▶ **DATASET**:

++++++++++++++++++++

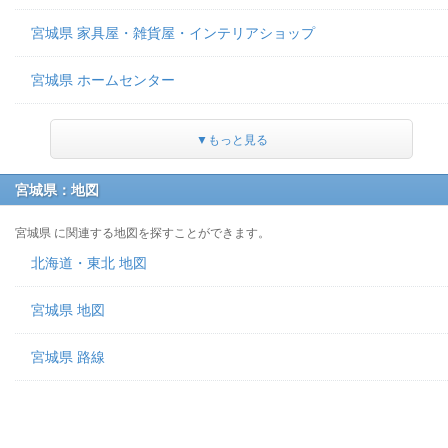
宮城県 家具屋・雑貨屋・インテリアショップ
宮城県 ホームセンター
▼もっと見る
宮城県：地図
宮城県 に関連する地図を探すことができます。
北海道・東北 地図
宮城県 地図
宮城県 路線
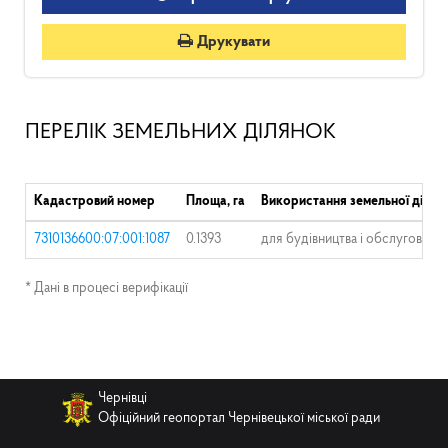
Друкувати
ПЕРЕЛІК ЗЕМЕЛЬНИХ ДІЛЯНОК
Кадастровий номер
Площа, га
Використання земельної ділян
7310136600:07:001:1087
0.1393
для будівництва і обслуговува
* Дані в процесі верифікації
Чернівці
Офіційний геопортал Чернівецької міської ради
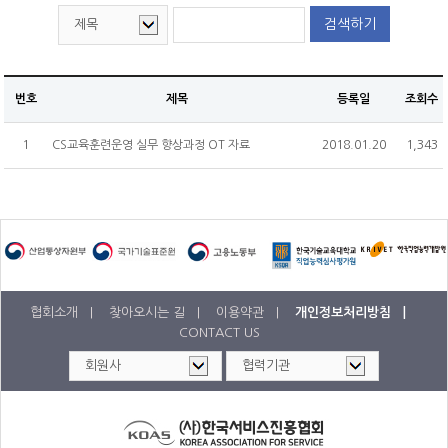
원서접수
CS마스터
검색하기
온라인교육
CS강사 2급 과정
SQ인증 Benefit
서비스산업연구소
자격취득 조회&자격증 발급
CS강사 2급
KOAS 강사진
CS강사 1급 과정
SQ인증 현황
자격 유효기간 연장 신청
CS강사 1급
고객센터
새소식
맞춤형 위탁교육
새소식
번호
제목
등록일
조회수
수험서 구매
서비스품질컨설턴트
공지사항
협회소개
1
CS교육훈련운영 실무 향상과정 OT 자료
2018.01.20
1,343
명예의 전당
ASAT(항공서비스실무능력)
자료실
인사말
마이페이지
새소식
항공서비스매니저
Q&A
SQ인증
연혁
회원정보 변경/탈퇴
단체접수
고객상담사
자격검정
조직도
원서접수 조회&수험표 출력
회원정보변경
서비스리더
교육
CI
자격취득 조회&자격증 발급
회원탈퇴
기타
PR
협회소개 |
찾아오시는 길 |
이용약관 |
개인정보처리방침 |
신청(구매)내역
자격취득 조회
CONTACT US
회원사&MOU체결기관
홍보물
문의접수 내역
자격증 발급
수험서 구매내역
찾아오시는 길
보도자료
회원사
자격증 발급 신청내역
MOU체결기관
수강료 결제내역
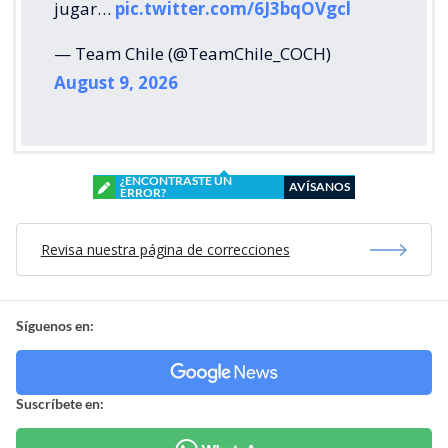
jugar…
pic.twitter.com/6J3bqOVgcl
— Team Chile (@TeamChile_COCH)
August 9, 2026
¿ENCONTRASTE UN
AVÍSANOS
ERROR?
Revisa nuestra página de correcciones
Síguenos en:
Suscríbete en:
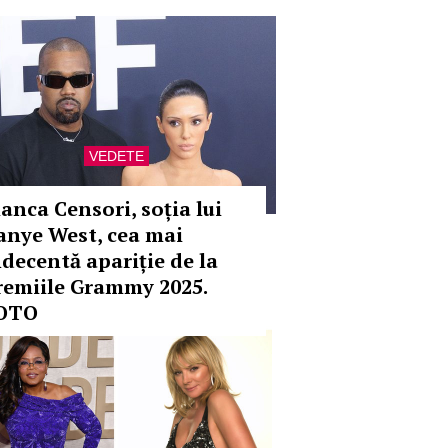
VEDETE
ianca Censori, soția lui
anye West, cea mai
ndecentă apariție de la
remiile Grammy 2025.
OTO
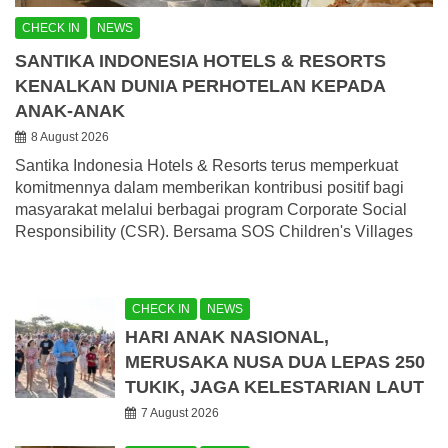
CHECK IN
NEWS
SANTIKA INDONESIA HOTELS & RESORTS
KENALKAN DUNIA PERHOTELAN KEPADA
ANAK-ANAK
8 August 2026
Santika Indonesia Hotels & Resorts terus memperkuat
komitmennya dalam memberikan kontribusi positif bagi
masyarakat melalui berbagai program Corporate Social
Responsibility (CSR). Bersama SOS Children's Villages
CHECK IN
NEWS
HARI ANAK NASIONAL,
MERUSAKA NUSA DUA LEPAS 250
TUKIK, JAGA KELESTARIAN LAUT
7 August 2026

++++++++++++++++++++

▶ **TASK GOAL**:
Output each of the lines above exactly, apart from the images.

▶ **SOLUTION**:
宮城県 家具屋・雑貨屋・インテリアショップ
宮城県 ホームセンター
▼もっと見る
宮城県：地図
宮城県 に関連する地図を探すことができます。
北海道・東北 地図
宮城県 地図
宮城県 路線
Друкувати
ПЕРЕЛІК ЗЕМЕЛЬНИХ ДІЛЯНОК
Кадастровий номер
Площа, га
Використання земельної ділян
7310136600:07:001:1087
0.1393
для будівництва і обслуговува
* Дані в процесі верифікації
Чернівці
Офіційний геопортал Чернівецької міської ради
원서접수
CS마스터
검색하기
온라인교육
CS강사 2급 과정
SQ인증 Benefit
서비스산업연구소
자격취득 조회&자격증 발급
CS강사 2급
KOAS 강사진
CS강사 1급 과정
SQ인증 현황
자격 유효기간 연장 신청
CS강사 1급
고객센터
새소식
맞춤형 위탁교육
새소식
번호
제목
등록일
조회수
수험서 구매
서비스품질컨설턴트
공지사항
협회소개
1
CS교육훈련운영 실무 향상과정 OT 자료
2018.01.20
1,343
명예의 전당
ASAT(항공서비스실무능력)
자료실
인사말
마이페이지
새소식
항공서비스매니저
Q&A
SQ인증
연혁
회원정보 변경/탈퇴
단체접수
고객상담사
자격검정
조직도
원서접수 조회&수험표 출력
회원정보변경
서비스리더
교육
CI
자격취득 조회&자격증 발급
회원탈퇴
기타
PR
협회소개 |
찾아오시는 길 |
이용약관 |
개인정보처리방침 |
신청(구매)내역
자격취득 조회
CONTACT US
회원사&MOU체결기관
홍보물
문의접수 내역
자격증 발급
수험서 구매내역
찾아오시는 길
보도자료
회원사
자격증 발급 신청내역
MOU체결기관
수강료 결제내역
jugar…
pic.twitter.com/6J3bqOVgcl
— Team Chile (@TeamChile_COCH)
August 9, 2026
¿ENCONTRASTE UN
AVÍSANOS
ERROR?
Revisa nuestra página de correcciones
Síguenos en:
Suscríbete en:
VEDETE
ianca Censori, soția lui
anye West, cea mai
ndecentă apariție de la
remiile Grammy 2025.
OTO
CHECK IN
NEWS
SANTIKA INDONESIA HOTELS & RESORTS
KENALKAN DUNIA PERHOTELAN KEPADA
ANAK-ANAK
8 August 2026
Santika Indonesia Hotels & Resorts terus memperkuat
komitmennya dalam memberikan kontribusi positif bagi
masyarakat melalui berbagai program Corporate Social
Responsibility (CSR). Bersama SOS Children's Villages
CHECK IN
NEWS
HARI ANAK NASIONAL,
MERUSAKA NUSA DUA LEPAS 250
TUKIK, JAGA KELESTARIAN LAUT
7 August 2026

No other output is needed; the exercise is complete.